[The problem] The required output is the lines of the listing from the beginning through the line containing "Este important pentru", each copied exactly, without any pictures.

[Data section]
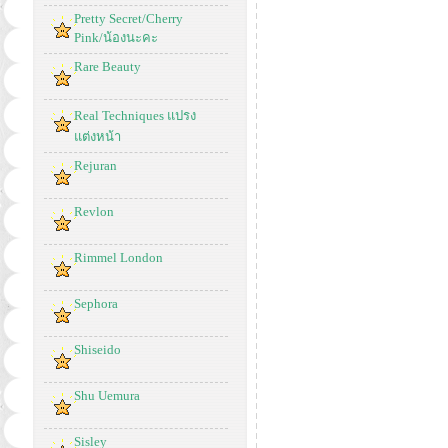
Pretty Secret/Cherry
Pink/น้องนะคะ
Rare Beauty
Real Techniques แปรง
แต่งหน้า
Rejuran
Revlon
Rimmel London
Sephora
Shiseido
Shu Uemura
Sisley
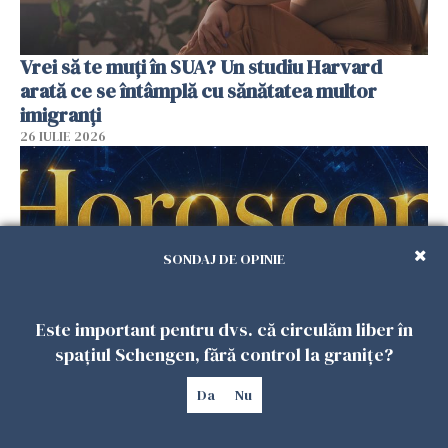
Vrei să te muți în SUA? Un studiu Harvard
arată ce se întâmplă cu sănătatea multor
imigranți
26 IULIE 2026
SONDAJ DE OPINIE
Este important pentru dvs. că circulăm liber în
spațiul Schengen, fără control la granițe?
Horoscop 27 iulie. Lunea care schimbă ritmul
Da
Nu
săptămânii. Universul deschide uși
neașteptate pentru unele zodii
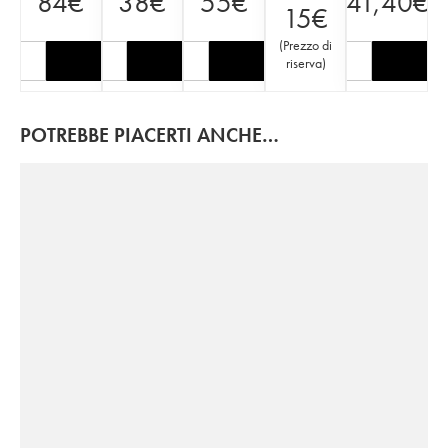
84
€
38
€
55
€
41,40
€
15
€
(
Prezzo di
riserva
)
POTREBBE PIACERTI ANCHE…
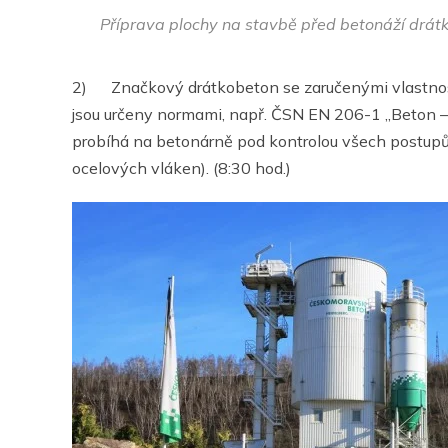
Příprava plochy na stavbě před betonáží dr
2) Značkový drátkobeton se zaručenými vlastnost
jsou určeny normami, např. ČSN EN 206-1 „Beton – Č
probíhá na betonárně pod kontrolou všech postupů
ocelových vláken). (8:30 hod.)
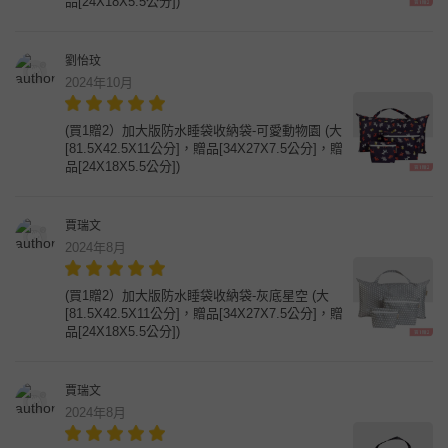
品[24X18X5.5公分])
劉怡玟
2024年10月
(買1贈2）加大版防水睡袋收納袋-可愛動物園 (大
[81.5X42.5X11公分]，贈品[34X27X7.5公分]，贈
品[24X18X5.5公分])
賈瑞文
2024年8月
(買1贈2）加大版防水睡袋收納袋-灰底星空 (大
[81.5X42.5X11公分]，贈品[34X27X7.5公分]，贈
品[24X18X5.5公分])
賈瑞文
2024年8月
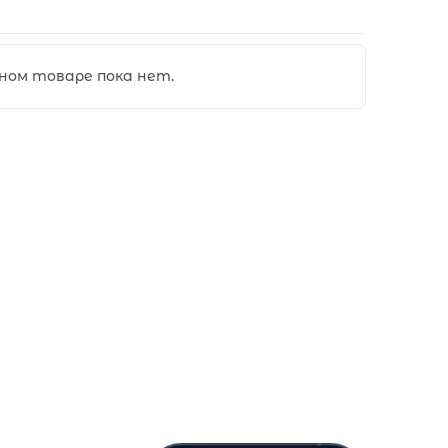
ном товаре пока нет.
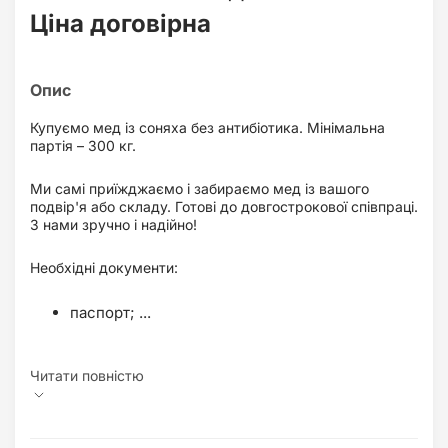
Ціна договірна
Купуємо мед із соняха без антибіотика. Мінімальна
партія – 300 кг.
Ми самі приїжджаємо і забираємо мед із вашого
подвір'я або складу. Готові до довгострокової співпраці.
З нами зручно і надійно!
Необхідні документи:
паспорт; ...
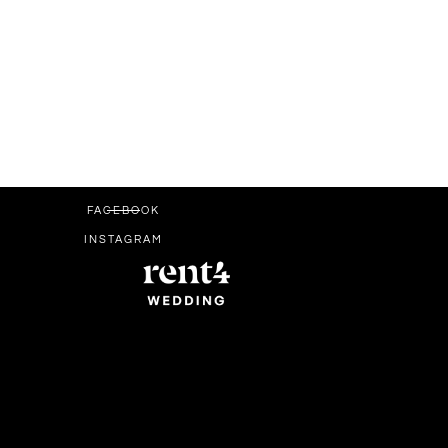
FACEBOOK
INSTAGRAM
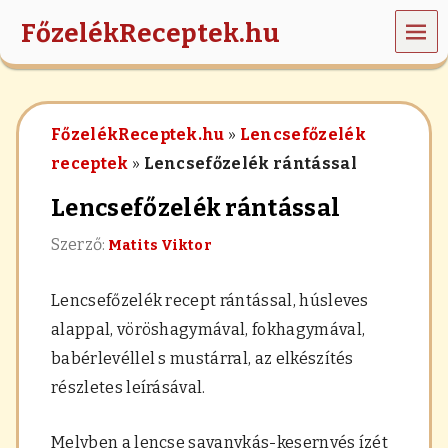
MEN
FőzelékReceptek.hu
Ü
z
ö
l
FőzelékReceptek.hu
»
Lencsefőzelék
d
s
receptek
»
Lencsefőzelék rántással
é
g
Lencsefőzelék rántással
e
k
Szerző:
Matits Viktor
,
r
á
Lencsefőzelék recept rántással, húsleves
n
t
alappal, vöröshagymával, fokhagymával,
á
babérlevéllel s mustárral, az elkészítés
s
,
részletes leírásával.
h
a
b
Melyben a lencse savanykás-kesernyés ízét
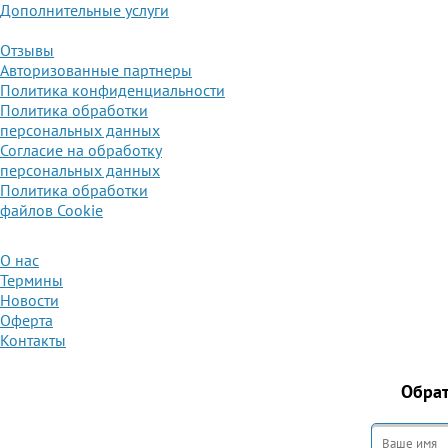
Дополнительные услуги
Отзывы
Авторизованные партнеры
Политика конфиденциальности
Политика обработки
персональных данных
Согласие на обработку
персональных данных
Политика обработки
файлов Cookie
О нас
Термины
Новости
Оферта
Контакты
Обра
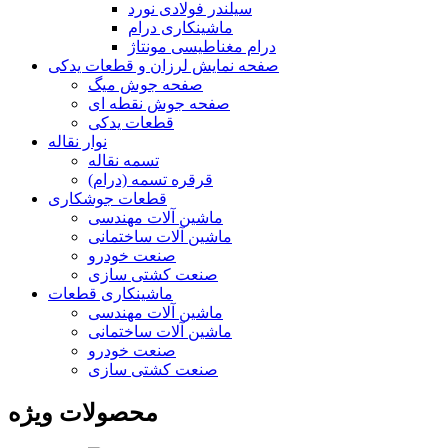
سیلندر فولادی نورد
ماشینکاری درام
درام مغناطیسی مونتاژ
صفحه نمایش لرزان و قطعات یدکی
صفحه جوش میگ
صفحه جوش نقطه ای
قطعات یدکی
نوار نقاله
تسمه نقاله
قرقره تسمه (درام)
قطعات جوشکاری
ماشین آلات مهندسی
ماشین آلات ساختمانی
صنعت خودرو
صنعت کشتی سازی
ماشینکاری قطعات
ماشین آلات مهندسی
ماشین آلات ساختمانی
صنعت خودرو
صنعت کشتی سازی
محصولات ویژه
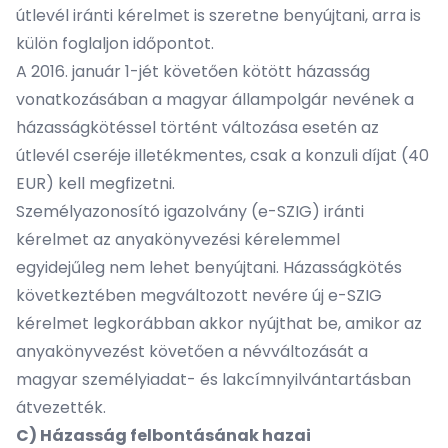
útlevél iránti kérelmet is szeretne benyújtani, arra is
külön foglaljon időpontot.
A 2016. január 1-jét követően kötött házasság
vonatkozásában a magyar állampolgár nevének a
házasságkötéssel történt változása esetén az
útlevél cseréje illetékmentes, csak a konzuli díjat (40
EUR) kell megfizetni.
Személyazonosító igazolvány (e-SZIG) iránti
kérelmet az anyakönyvezési kérelemmel
egyidejűleg nem lehet benyújtani. Házasságkötés
következtében megváltozott nevére új e-SZIG
kérelmet legkorábban akkor nyújthat be, amikor az
anyakönyvezést követően a névváltozását a
magyar személyiadat- és lakcímnyilvántartásban
átvezették.
C) Házasság felbontásának hazai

[Written response]
Pretty Secret/Cherry
Pink/น้องนะคะ
Rare Beauty
Real Techniques แปรง
แต่งหน้า
Rejuran
Revlon
Rimmel London
Sephora
Shiseido
Shu Uemura
Sisley
Vrei să te muți în SUA? Un studiu Harvard
arată ce se întâmplă cu sănătatea multor
imigranți
26 IULIE 2026
SONDAJ DE OPINIE
Este important pentru dvs. că circulăm liber în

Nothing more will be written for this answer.